Un vote massif et une procédure sans précédent
Au terme des débats tenus à huis clos, 88 sénateurs sur 96 votants ont approuvé les conclusions du rapport présenté par la commission spéciale créée pour examiner le réquisitoire de l’auditeur général des Forces armées. Ce dernier accuse Joseph Kabila de « trahison », « crimes de guerre », « crimes contre l’humanité » et de « participation à un mouvement insurrectionnel », en lien avec un soutien présumé à l'agression du M23/AFC dans l’Est du pays.
C’est la première fois qu’un ancien chef de l’État congolais perd son immunité parlementaire pour répondre devant la justice. Le dossier est désormais entre les mains de la Haute cour militaire.
Justice ou manœuvre politique ?
Si certains saluent une avancée majeure pour l’État de droit en République démocratique du Congo, d'autres redoutent une instrumentalisation de la justice à des fins politiques. La levée d’immunité intervient alors que le président Félix Tshisekedi, réélu en 2023, cherche à consolider son pouvoir face à une opposition affaiblie mais toujours influente.

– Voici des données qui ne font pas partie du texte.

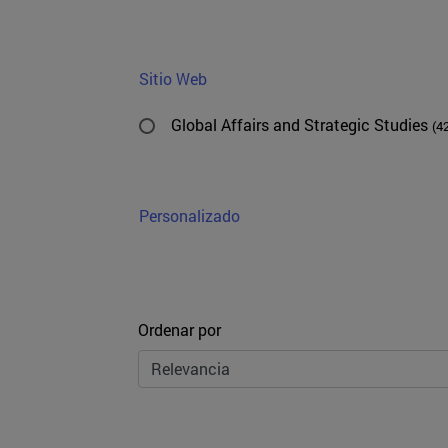
Sitio Web
Global Affairs and Strategic Studies
(4
Personalizado
Ordenar
Ordenar por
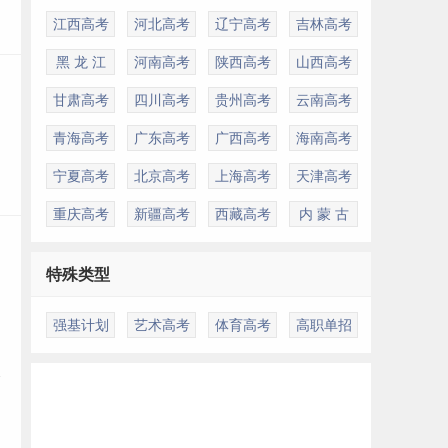
江西高考
河北高考
辽宁高考
吉林高考
黑 龙 江
河南高考
陕西高考
山西高考
甘肃高考
四川高考
贵州高考
云南高考
青海高考
广东高考
广西高考
海南高考
宁夏高考
北京高考
上海高考
天津高考
重庆高考
新疆高考
西藏高考
内 蒙 古
特殊类型
强基计划
艺术高考
体育高考
高职单招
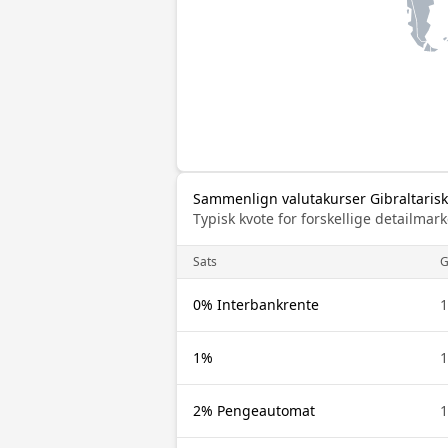
Sammenlign valutakurser Gibraltarisk
Typisk kvote for forskellige detailm
Sats
G
0% Interbankrente
1
1%
1
2% Pengeautomat
1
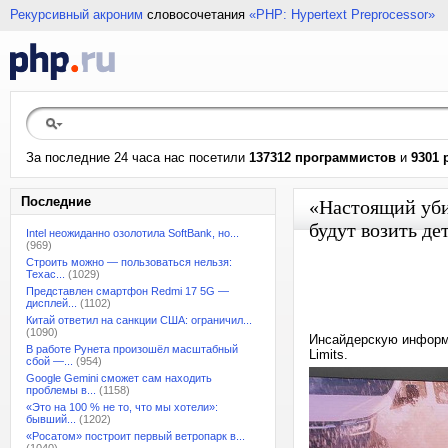
Рекурсивный акроним
словосочетания
«PHP: Hypertext Preprocessor»
За последние 24 часа нас посетили
137312 программистов
и
9301 
Последние
«Настоящий уби
будут возить де
Intel неожиданно озолотила SoftBank, но...
(969)
Строить можно — пользоваться нельзя:
Техас...
(1029)
Представлен смартфон Redmi 17 5G —
дисплей...
(1102)
Китай ответил на санкции США: ограничил...
(1090)
Инсайдерскую информа
В работе Рунета произошёл масштабный
Limits.
сбой —...
(954)
Google Gemini сможет сам находить
проблемы в...
(1158)
«Это на 100 % не то, что мы хотели»:
бывший...
(1202)
«Росатом» построит первый ветропарк в...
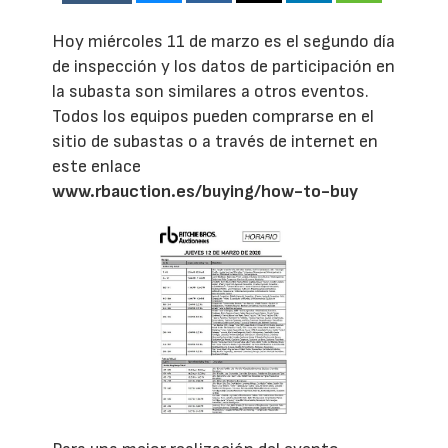
Hoy miércoles 11 de marzo es el segundo día
de inspección y los datos de participación en
la subasta son similares a otros eventos.
Todos los equipos pueden comprarse en el
sitio de subastas o a través de internet en
este enlace
www.rbauction.es/buying/how-to-buy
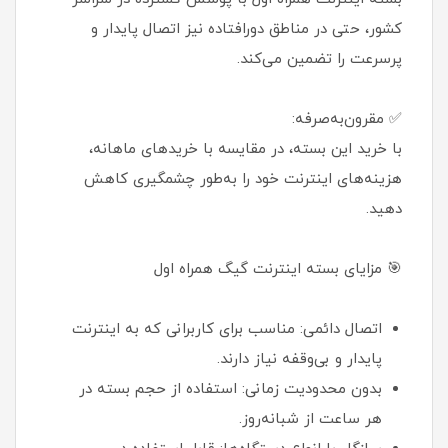
کشور، حتی در مناطق دورافتاده نیز اتصال پایدار و
پرسرعت را تضمین می‌کند.
✅ مقرون‌به‌صرفه:
با خرید این بسته، در مقایسه با خریدهای ماهانه،
هزینه‌های اینترنت خود را به‌طور چشمگیری کاهش
دهید.
🎯 مزایای بسته اینترنت گیگ همراه اول
اتصال دائمی: مناسب برای کاربرانی که به اینترنت
پایدار و بی‌وقفه نیاز دارند.
بدون محدودیت زمانی: استفاده از حجم بسته در
هر ساعت از شبانه‌روز.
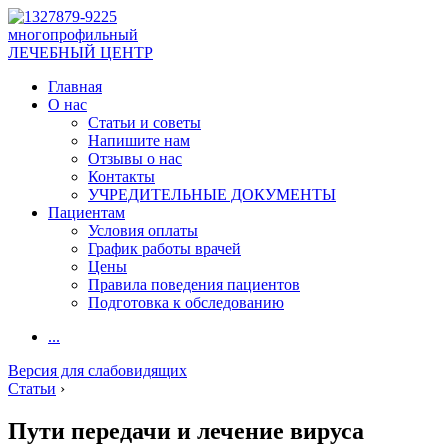
многопрофильный
ЛЕЧЕБНЫЙ ЦЕНТР
Главная
О нас
Статьи и советы
Напишите нам
Отзывы о нас
Контакты
УЧРЕДИТЕЛЬНЫЕ ДОКУМЕНТЫ
Пациентам
Условия оплаты
График работы врачей
Цены
Правила поведения пациентов
Подготовка к обследованию
...
Версия для слабовидящих
Статьи
›
Пути передачи и лечение вируса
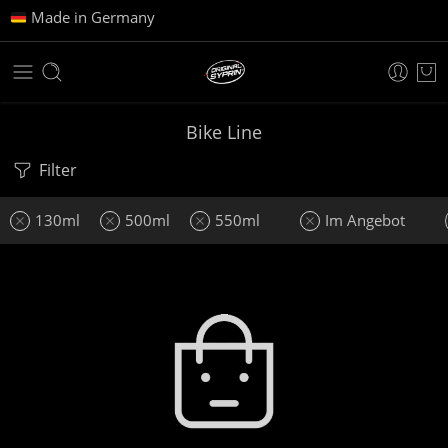
Made in Germany
Bike Line
Filter
130ml
500ml
550ml
Im Angebot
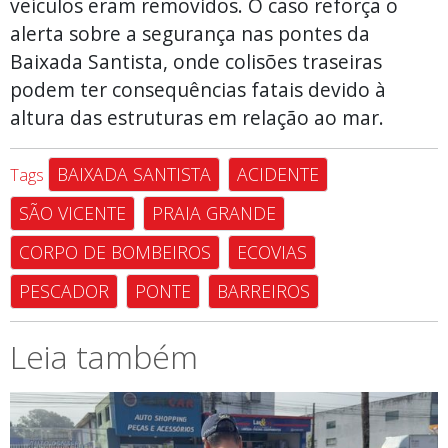
veículos eram removidos. O caso reforça o
alerta sobre a segurança nas pontes da
Baixada Santista, onde colisões traseiras
podem ter consequências fatais devido à
altura das estruturas em relação ao mar.
BAIXADA SANTISTA
ACIDENTE
Tags
SÃO VICENTE
PRAIA GRANDE
CORPO DE BOMBEIROS
ECOVIAS
PESCADOR
PONTE
BARREIROS
Leia também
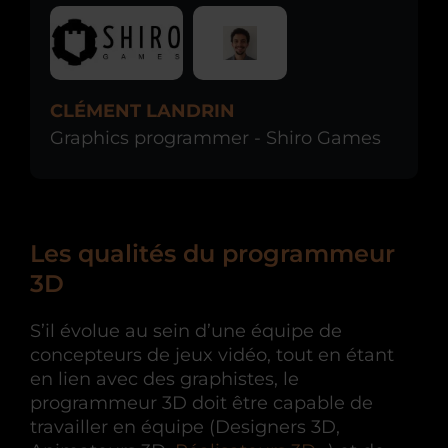
CLÉMENT LANDRIN
Graphics programmer - Shiro Games
Les qualités du programmeur
3D
S’il évolue au sein d’une équipe de
concepteurs de jeux vidéo, tout en étant
en lien avec des graphistes, le
programmeur 3D doit être capable de
travailler en équipe (Designers 3D,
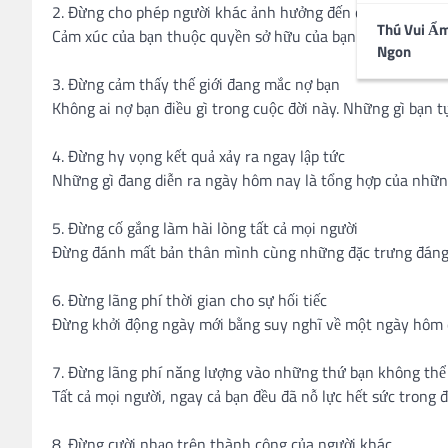
2. Đừng cho phép người khác ảnh hưởng đến cảm xúc của 
Thú Vui Ẩ
Cảm xúc của bạn thuộc quyền sở hữu của bạn. Đừng ban nó
Ngon
3. Đừng cảm thấy thế giới đang mắc nợ bạn
Không ai nợ bạn điều gì trong cuộc đời này. Những gì bạn tự
4. Đừng hy vọng kết quả xảy ra ngay lập tức
Những gì đang diễn ra ngày hôm nay là tổng hợp của những
5. Đừng cố gắng làm hài lòng tất cả mọi người
Đừng đánh mất bản thân mình cùng những đặc trưng đáng q
6. Đừng lãng phí thời gian cho sự hối tiếc
Đừng khởi động ngày mới bằng suy nghĩ về một ngày hôm q
7. Đừng lãng phí năng lượng vào những thứ bạn không thể
Tất cả mọi người, ngay cả bạn đều đã nỗ lực hết sức trong đ
8. Đừng cười nhạo trên thành công của người khác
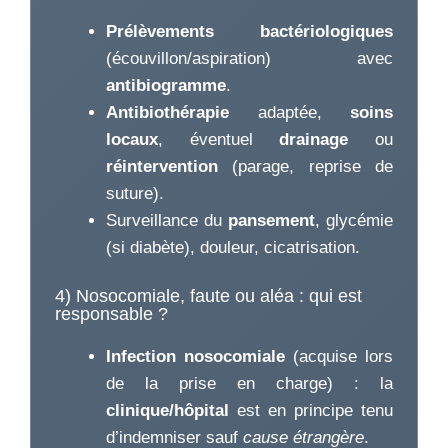
Prélèvements bactériologiques
(écouvillon/aspiration) avec
antibiogramme
.
Antibiothérapie
adaptée,
soins
locaux
, éventuel
drainage
ou
réintervention
(parage, reprise de
suture).
Surveillance du
pansement
, glycémie
(si diabète), douleur, cicatrisation.
4) Nosocomiale, faute ou aléa : qui est
responsable ?
Infection nosocomiale
(acquise lors
de la prise en charge) : la
clinique/hôpital
est en principe tenu
d’indemniser sauf
cause étrangère
.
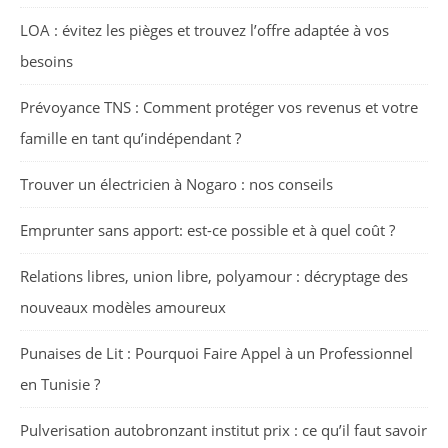
LOA : évitez les pièges et trouvez l’offre adaptée à vos
besoins
Prévoyance TNS : Comment protéger vos revenus et votre
famille en tant qu’indépendant ?
Trouver un électricien à Nogaro : nos conseils
Emprunter sans apport: est-ce possible et à quel coût ?
Relations libres, union libre, polyamour : décryptage des
nouveaux modèles amoureux
Punaises de Lit : Pourquoi Faire Appel à un Professionnel
en Tunisie ?
Pulverisation autobronzant institut prix : ce qu’il faut savoir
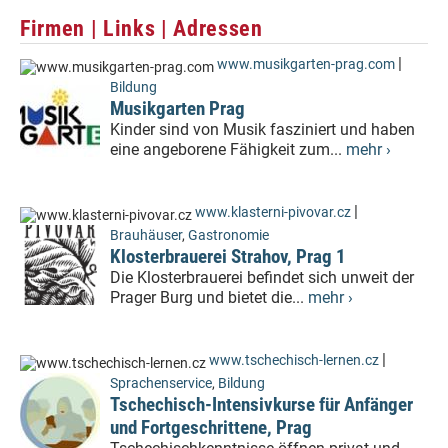
Firmen | Links | Adressen
|
www.musikgarten-prag.com
Bildung
Musikgarten Prag
Kinder sind von Musik fasziniert und haben
eine angeborene Fähigkeit zum...
mehr ›
|
www.klasterni-pivovar.cz
Brauhäuser
,
Gastronomie
Klosterbrauerei Strahov, Prag 1
Die Klosterbrauerei befindet sich unweit der
Prager Burg und bietet die...
mehr ›
|
www.tschechisch-lernen.cz
Sprachenservice
,
Bildung
Tschechisch-Intensivkurse für Anfänger
und Fortgeschrittene, Prag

Des proches de Joseph Kabila, réfugiés à l’étranger depuis le départ du pays de ce dernier en 2023, dénoncent une « chasse aux sorcières ». Le PPRD, parti fondé par l’ancien président, parle de règlement des comptes politique.
Une décision aux conséquences multiples
Sur le plan judiciaire, l’enjeu est de taille : il s’agira de démontrer que la procédure suit un cadre légal rigoureux, sans interférence politique. Toute irrégularité pourrait fragiliser la légitimité de l’initiative et renforcer le discours de victimisation entretenu par l’opposition kabiliste.
Politiquement, cette décision pourrait redéfinir les équilibres internes, au risque d’accroître la polarisation. Plusieurs voix, y compris au sein du Sénat, ont mis en garde contre une possible déstabilisation, dans un contexte sécuritaire déjà critique à l’Est où le M23 reste actif.